Recent storm uncovers two Roman ovens in Spain’s Marbella

THE easterly storm that hit the coast of Malaga last week has uncovered two ovens dating from the Roman era on the beach of San Pedro Alcántara, in Marbella—a mere five metres from the shore.

The archaeological remains will be documented for their preservation by the City Council, as stated this Monday by the general director of Culture, Jose Antonio Moreno.

According to Moreno, the City Council received a notification on Saturday that ‘some structure had appeared’ on the beach of San Pedro Alcantara.
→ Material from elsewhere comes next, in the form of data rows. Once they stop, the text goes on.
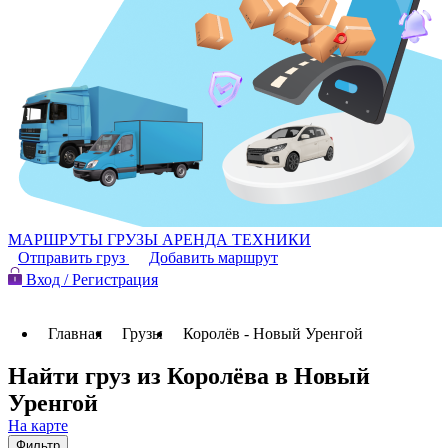
МАРШРУТЫ
ГРУЗЫ
АРЕНДА ТЕХНИКИ
Отправить груз
Добавить маршрут
Вход / Регистрация
Главная
Грузы
Королёв - Новый Уренгой
Найти груз из Королёва в Новый
Уренгой
На карте
Фильтр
Following the alert, the City Council activated security in the area to prevent the looting of the remains and on Sunday the area was marked and placed under surveillance by the security forces.

The initial reports have specified that the findings are ‘two ovens from Roman times.’

It is, however, still unclear the exact date and the functionality of the ovens.

The area where the ovens have been unearthed is close to where the Paleochristian Basilica Vega del Mar is located, dating from the 5th century AD. C ., a place where small pieces of ceramics are often found.

As indicated by Morneno, the east wind storm recorded last week together with the ‘erosion of the sea’ have left ‘the terrain a little more stark and small ceramic pieces more visible.’

It is believed that the area could have been an industrial site where there were potters.

Finally, the director of Culture of San Pedro Alcantara has recalled the affected area ‘is an archaeological zone, which means that anyone who touches it or who wants to take a piece of any kind is committing a crime’.